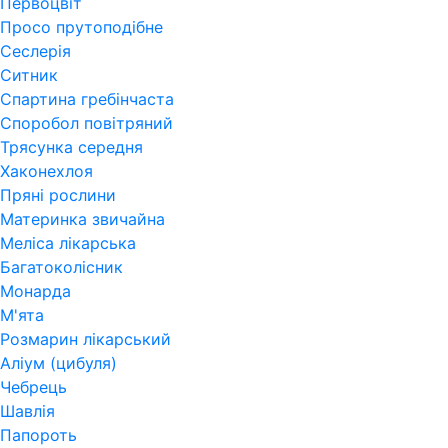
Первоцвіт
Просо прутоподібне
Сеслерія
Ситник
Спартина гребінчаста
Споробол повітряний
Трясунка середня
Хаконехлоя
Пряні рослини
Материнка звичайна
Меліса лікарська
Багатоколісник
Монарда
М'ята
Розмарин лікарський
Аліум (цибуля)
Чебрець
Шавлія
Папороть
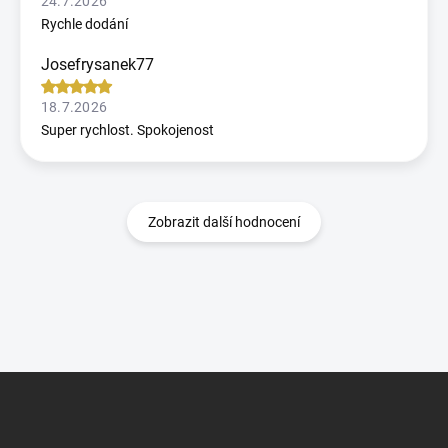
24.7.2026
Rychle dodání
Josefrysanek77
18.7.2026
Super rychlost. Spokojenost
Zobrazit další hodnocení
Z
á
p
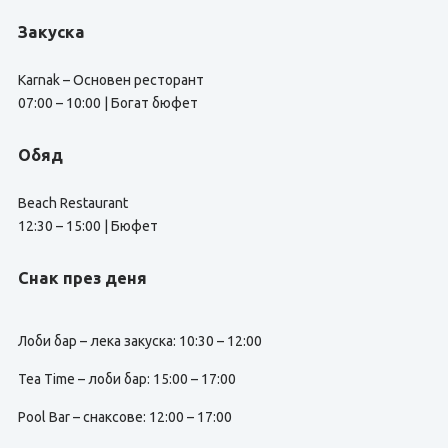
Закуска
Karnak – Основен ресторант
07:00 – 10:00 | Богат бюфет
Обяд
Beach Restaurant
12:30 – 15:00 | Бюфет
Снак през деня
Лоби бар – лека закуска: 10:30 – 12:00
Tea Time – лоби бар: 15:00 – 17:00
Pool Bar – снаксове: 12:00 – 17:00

-----

- [EXERCISE DIRECTIONS] Your output should consist solely of the lines from the line containing "Материнка звичайна" through the last line of the entries, verbatim, minus any pictures.

- [RESPONSE AREA]
Материнка звичайна
Меліса лікарська
Багатоколісник
Монарда
М'ята
Розмарин лікарський
Аліум (цибуля)
Чебрець
Шавлія
Папороть
24.7.2026
Rychle dodání
Josefrysanek77
18.7.2026
Super rychlost. Spokojenost
Zobrazit další hodnocení
Z
á
p
Закуска
Karnak – Основен ресторант
07:00 – 10:00 | Богат бюфет
Обяд
Beach Restaurant
12:30 – 15:00 | Бюфет
Снак през деня
Лоби бар – лека закуска: 10:30 – 12:00
Tea Time – лоби бар: 15:00 – 17:00
Pool Bar – снаксове: 12:00 – 17:00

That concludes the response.